Directors: Walt Dohrn and Mike Mitchell
Starring: Anna Kendrick, Justin Timberlake, Zooey Deschanel, Christopher Mintz-Plasse, Christine Baranski, Russell Brand, John Cleese, Gwen Stefani, James Corden
Written by: Jonathan Aibel, Glenn Berger, (story) Erica Rivinoja and (based on the Good Luck Trolls) Thomas Dam
Running Time: 92 mins
Cert: U
Release date: 21st October 2016
Before the main feature started, there must have been three (I wasn’t paying too much attention) adverts in which parents who had spent their hard-earned cash taking their little blighters to the cinema along with feeding them an assortment of sugary confectionary to keep them quiet (surely the opposite effect would occur?), would now have to spend even more money on the merchandise that Trolls would produce. Three different troll characters who talk, sing and generally annoy, could be purchased. This led me to believe that I wasn’t so much going to sit through a movie, more an extended product placement. I was right.
The Trolls, a tiny group of happy-go-lucky creatures with massive woolly hair, have escaped the clutches of the Bergens, creatures who eat Trolls in order to be happy. When Princess Poppy, the leader of the Trolls, throws a party, she sends a signal to their position in a hidden forest, where Chef Bergen can find them and return to her homeland to feed her captives to her King. Poppy manages to escape but her friends don’t and so with the reluctant help from Branch, a grey Troll, they have to enter Bergen Town to rescue her friends.
For 90 minutes we get a multicoloured explosion of smiley, happy characters singing a succession of pop tunes while the usual mix of slapstick, overplayed one-liners and glitter escaping from Troll’s behinds, all really amounting to nothing much. In fact, the plot seems to run out of steam with at least 30 minutes still remaining, for them to introduce a Cinderella-esque subplot to stretch out a film that seemed too long in the first place.
Okay, so I may sound a little down on this but my cynical self cannot help it. The odd joke worked and I did spend most of the film trying to guess the voices, which was distracting enough but still I felt like every kid who was sitting in that packed screening was just starry-eyed for one of those creatures at Christmas.

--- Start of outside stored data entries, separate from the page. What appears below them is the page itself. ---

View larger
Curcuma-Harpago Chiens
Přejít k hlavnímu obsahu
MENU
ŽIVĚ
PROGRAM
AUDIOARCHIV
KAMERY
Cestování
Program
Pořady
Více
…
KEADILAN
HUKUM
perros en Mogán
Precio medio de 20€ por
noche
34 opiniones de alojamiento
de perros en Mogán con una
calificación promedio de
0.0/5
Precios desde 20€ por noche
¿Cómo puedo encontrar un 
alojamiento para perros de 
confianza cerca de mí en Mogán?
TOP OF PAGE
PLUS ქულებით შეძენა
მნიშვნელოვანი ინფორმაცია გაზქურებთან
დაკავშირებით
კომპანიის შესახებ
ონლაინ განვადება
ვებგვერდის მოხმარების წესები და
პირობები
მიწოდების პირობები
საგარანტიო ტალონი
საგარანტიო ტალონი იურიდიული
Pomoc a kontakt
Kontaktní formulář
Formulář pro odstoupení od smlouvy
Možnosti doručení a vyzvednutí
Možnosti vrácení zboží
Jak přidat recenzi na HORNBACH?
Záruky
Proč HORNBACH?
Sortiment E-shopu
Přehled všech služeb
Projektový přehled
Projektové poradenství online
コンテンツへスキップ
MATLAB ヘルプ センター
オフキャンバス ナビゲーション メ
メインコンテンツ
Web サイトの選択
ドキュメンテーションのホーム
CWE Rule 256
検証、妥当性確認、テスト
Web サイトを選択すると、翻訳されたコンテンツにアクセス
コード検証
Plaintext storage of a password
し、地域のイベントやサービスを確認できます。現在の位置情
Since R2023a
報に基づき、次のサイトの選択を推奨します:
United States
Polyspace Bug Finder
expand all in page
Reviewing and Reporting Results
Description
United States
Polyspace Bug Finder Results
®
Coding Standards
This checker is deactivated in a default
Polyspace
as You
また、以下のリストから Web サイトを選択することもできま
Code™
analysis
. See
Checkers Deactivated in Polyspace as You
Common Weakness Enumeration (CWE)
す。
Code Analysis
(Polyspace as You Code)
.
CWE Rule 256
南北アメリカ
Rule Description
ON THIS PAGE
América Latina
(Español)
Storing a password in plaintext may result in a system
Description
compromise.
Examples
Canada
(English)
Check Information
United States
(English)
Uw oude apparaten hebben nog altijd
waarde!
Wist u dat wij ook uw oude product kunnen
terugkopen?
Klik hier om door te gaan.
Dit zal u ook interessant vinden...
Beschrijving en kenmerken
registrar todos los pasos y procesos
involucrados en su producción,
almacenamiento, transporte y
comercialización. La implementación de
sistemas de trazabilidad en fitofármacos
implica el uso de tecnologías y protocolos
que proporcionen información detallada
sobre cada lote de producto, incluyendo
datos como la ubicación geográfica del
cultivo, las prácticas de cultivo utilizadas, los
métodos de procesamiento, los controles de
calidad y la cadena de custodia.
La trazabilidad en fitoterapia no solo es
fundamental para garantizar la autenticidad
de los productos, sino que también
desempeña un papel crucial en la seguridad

Dreamworks, who produced this, haven’t had the best career in animation, with only Shrek and How To Train your Dragon managing to rise above mediocre. This one is a slight improvement on, say, The Croods but only just. It is bright and colourful like you’ve been thrown into a giant jar of pick and mix, then shaken violently. The voices, ranging from Justin Timberlake to John Cleese are fun too, while the choice of classic pop tunes mixed with modern tracks like the infectious Can’t Stop The Feeling are enjoyable enough but when a film zips through its main plot so fast that it needs to tack on something else to extend it, you feel that this isn’t really a work where love and attention have been paid, like you would find in a Pixar movie.
Trolls isn’t terrible but then it isn’t that great either. It did make me smile in places but I just don’t like the sensation I get that I am watching a money making machine desperately trying to get those who have paid to watch a movie to dig deeper in their pockets. You could say that about all movies. It’s just not done so blatantly as this.